Bu açıklama sadece “yerlilik ve millilik” iddiası karşısında emperyalistlere bağımlılık ve onların tekelleriyle iş birliği gerçeğini ortaya koyması bakımından önem taşıyor. Yoksa Türkiye’nin büyük kapitalistleri kendi otomobillerini üretse ne olacak! Dünyada büyük emperyalist ülkeler bir tarafa Ukrayna, Tunus, Çekya, Romanya, Meksika, Brezilya, Malezya, İran gibi ülkeler de kendi otomobillerini üreten ülkeler arasında yer alıyor. Ama bu ülkeler otomobil ürettiler diye ne “yüzyılın efendisi” oldular ve ne de o ülkelerin işçi ve emekçilerinin kaderleri değişti.

Mesela TOGG’nin fiyatının 900 bin ile 1 milyon arasında olması bekleniyormuş. Bu durumda bir asgari ücretlinin bir TOGG alabilmesi için yaklaşık 15 yıl boyunca hiçbir şey yemeden içmeden maaşını biriktirmesi gerekiyor!

Yani daha üretime başlamadan TOGG’nin üretiminden kimin payına neyin düştüğü de belli oluyor: TOGG’nin kârı iktidardan her türlü destek ve teşviki alarak işçilerin emeğini sömürecek patronlara, “yerli ve milli otomobilimiz” ile övünmek de biz işçi-emekçilere düşüyor!
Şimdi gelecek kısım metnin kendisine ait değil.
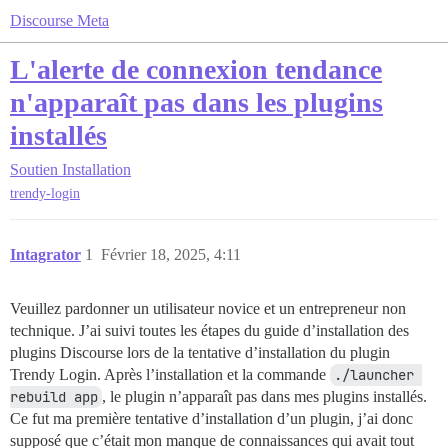
Discourse Meta
L'alerte de connexion tendance
n'apparaît pas dans les plugins
installés
Soutien
Installation
trendy-login
Intagrator
1
Février 18, 2025, 4:11
Veuillez pardonner un utilisateur novice et un entrepreneur non
technique. J’ai suivi toutes les étapes du guide d’installation des
plugins Discourse lors de la tentative d’installation du plugin
Trendy Login. Après l’installation et la commande
./launcher 
rebuild app
, le plugin n’apparaît pas dans mes plugins installés.
Ce fut ma première tentative d’installation d’un plugin, j’ai donc
supposé que c’était mon manque de connaissances qui avait tout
Türkiye Yüzyılı programı için yeni bir logo da hazırlayan Erdoğan iktidarının bizi nasıl bir yüzyıla hazırladığını ise, AKP Grup Başkan Vekili Mahir Ünal açıklıyor: “Maalesef bir kültür devrimi olarak cumhuriyet; bizim lügatimizi, alfabemizi, dilimizi hasılı bütün düşünme setlerimizi yok etmiştir.”

Her fırsatta 2. Abdülhamit’e özendiğini ortaya koyan Erdoğan iktidarı; yeni yüzyılda demokrasinin, düşünce ve basın özgürlüğünün, laikliğin adının bile geçmeyeceği bir rejim hayal ediyor.

Erdoğan hayal tacirliği yaparken Amasra’da 41 işçinin yaşamını yitirdiği iş cinayetinin üstünün örtülmesi, TTB ve Merkez Konseyi Başkanı Şebnem Korur Fincancı’nın hedefe konması, eş zamanlı olarak Kürt gazetecilere operasyon yapılması, bu rejimin gerçek yüzünü açığa vuruyor.

Cumhuriyetin 99. yılında işçi sınıfı ve emekçilere karşı sermayeden, demokrasiye karşı istibdattan, laikliği karşı halifelikten yana bir rejim, ülkenin yeni yüzyılını da çalmak istiyor. Bu nedenle bugün işçi sınıfı ve halkların kendi cumhuriyetlerini savunmak; eşit haklar temelinde laik-demokratik bir gelecek ve insanca yaşam mücadelesinden geçiyor.